The second, less common, way to obtain Medicare reimbursement is to bill as a nonparticipating provider. Non-participating providers do not receive direct payment from the Medicare program. Rather, they bill their patients and the patients seek reimbursement from Medicare. Although non-participating providers are not subject to the assignment rules, they still must limit the dollar amount of their charges to Medicare patients. Generally, non-participating providers may not charge Medicare beneficiaries more than 15 percent in excess of the Medicare fee schedule amount. It is illegal to charge patients more than the limiting charge established for physicians’ services.

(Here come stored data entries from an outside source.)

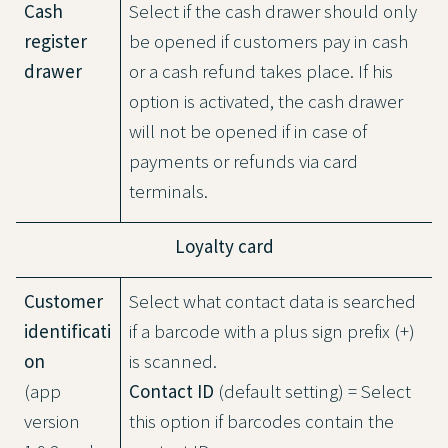
Cash
Select if the cash drawer should only
register
be opened if customers pay in cash
drawer
or a cash refund takes place. If his
option is activated, the cash drawer
will not be opened if in case of
payments or refunds via card
terminals.
Loyalty card
Customer
Select what contact data is searched
identificati
if a barcode with a plus sign prefix (+)
on
is scanned.
(app
Contact ID
(default setting) = Select
version
this option if barcodes contain the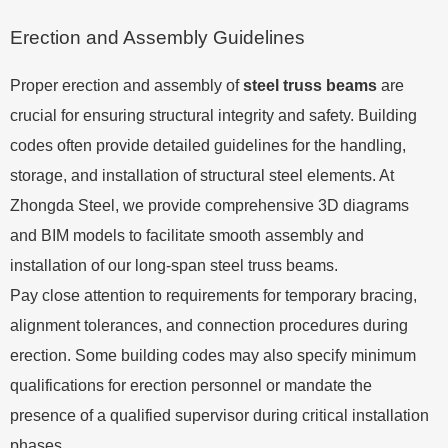
Erection and Assembly Guidelines
Proper erection and assembly of
steel truss beams
are
crucial for ensuring structural integrity and safety. Building
codes often provide detailed guidelines for the handling,
storage, and installation of structural steel elements. At
Zhongda Steel, we provide comprehensive 3D diagrams
and BIM models to facilitate smooth assembly and
installation of our long-span steel truss beams.
Pay close attention to requirements for temporary bracing,
alignment tolerances, and connection procedures during
erection. Some building codes may also specify minimum
qualifications for erection personnel or mandate the
presence of a qualified supervisor during critical installation
phases.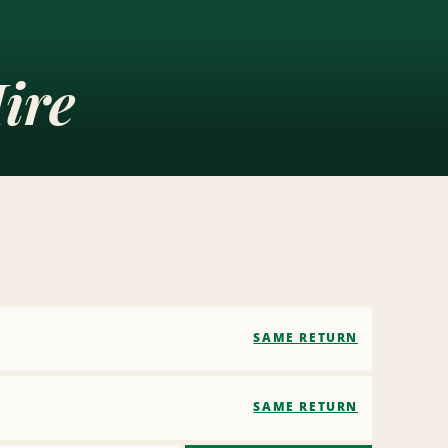
ire
SAME RETURN
SAME RETURN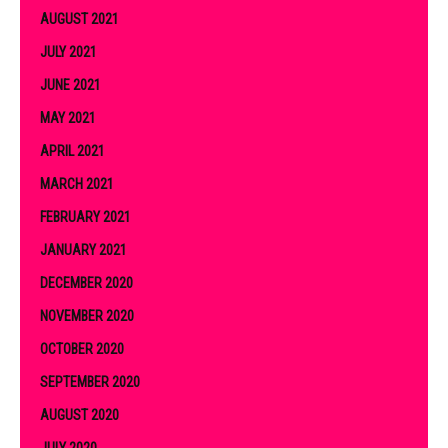
AUGUST 2021
JULY 2021
JUNE 2021
MAY 2021
APRIL 2021
MARCH 2021
FEBRUARY 2021
JANUARY 2021
DECEMBER 2020
NOVEMBER 2020
OCTOBER 2020
SEPTEMBER 2020
AUGUST 2020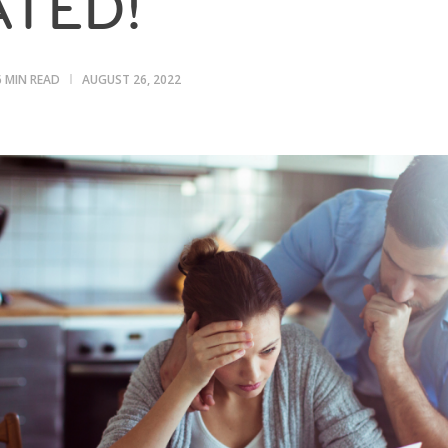
TED!
6 MIN READ
AUGUST 26, 2022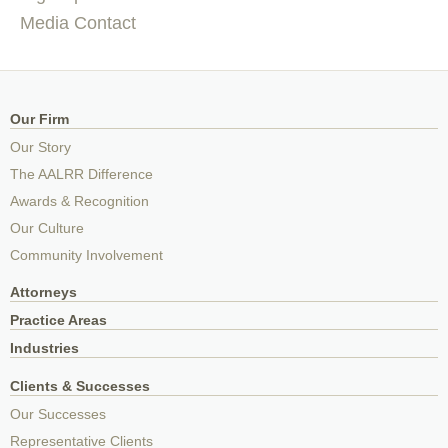
Media Contact
Our Firm
Our Story
The AALRR Difference
Awards & Recognition
Our Culture
Community Involvement
Attorneys
Practice Areas
Industries
Clients & Successes
Our Successes
Representative Clients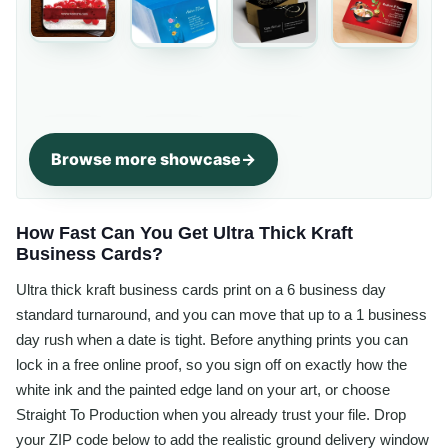
Browse more showcase
How Fast Can You Get Ultra Thick Kraft
Business Cards?
Ultra thick kraft business cards print on a 6 business day
standard turnaround, and you can move that up to a 1 business
day rush when a date is tight. Before anything prints you can
lock in a free online proof, so you sign off on exactly how the
white ink and the painted edge land on your art, or choose
Straight To Production when you already trust your file. Drop
your ZIP code below to add the realistic ground delivery window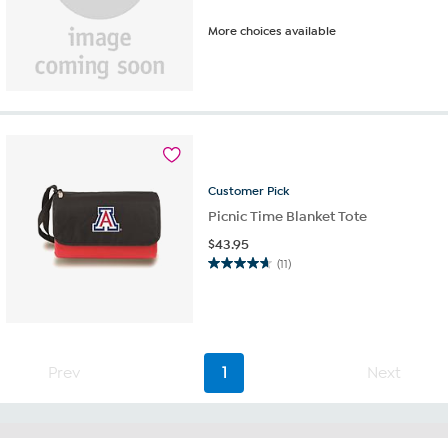
More choices available
Customer
Pick
Picnic Time Blanket Tote
$
43.95
(11)
4.6
out
of
5
stars.
11
Prev
1
Next
reviews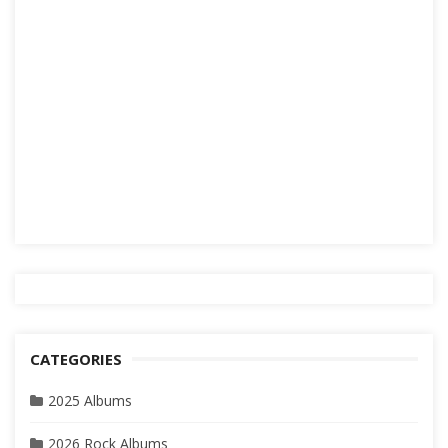
CATEGORIES
2025 Albums
2026 Rock Albums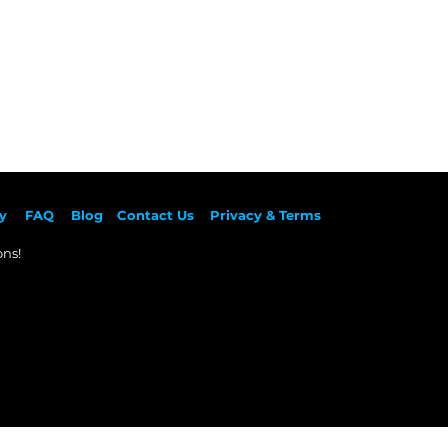
y
F
AQ
Blog
Contact Us
Privacy & Terms
ns!​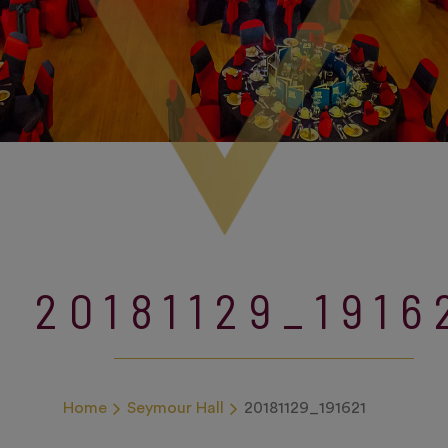
20181129_1916
Home
Seymour Hall
20181129_191621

You may see advertisements offering to help you convert your practice into a “boutique,” “concierge,” or “retainer” practice. Many such solicitations promise to help you work less, yet earn more money. If you are a participating or non-participating physician, you may not ask Medicare patients to pay a second time for services for which Medicare has already paid. It is legal to charge patients for services that are not covered by Medicare. However, charging an “access fee” or “administrative fee” that simply allows them to obtain Medicare-covered services from your practice constitutes double billing.
Excluded providers may not receive Medicare payment either as participating or non-participating providers.
Case Example of a Physician Violating an Assignment Agreement by Charging Beneficiaries Extra Fees
- A physician paid $107,000 to resolve potential liability for charging patients, including Medicare beneficiaries, an annual fee. In exchange for the fee, the physician offered: (1) an annual physical; (2) same- or next-day appointments; (3) dedicated support personnel; (4) around-the-clock physician availability; (5) prescription facilitation; (6) expedited and coordinated referrals; and (7) other amenities at the physician’s discretion. The physician’s activities allegedly violated the assignment agreement because some of
the services outlined in the annual fee were already covered by Medicare.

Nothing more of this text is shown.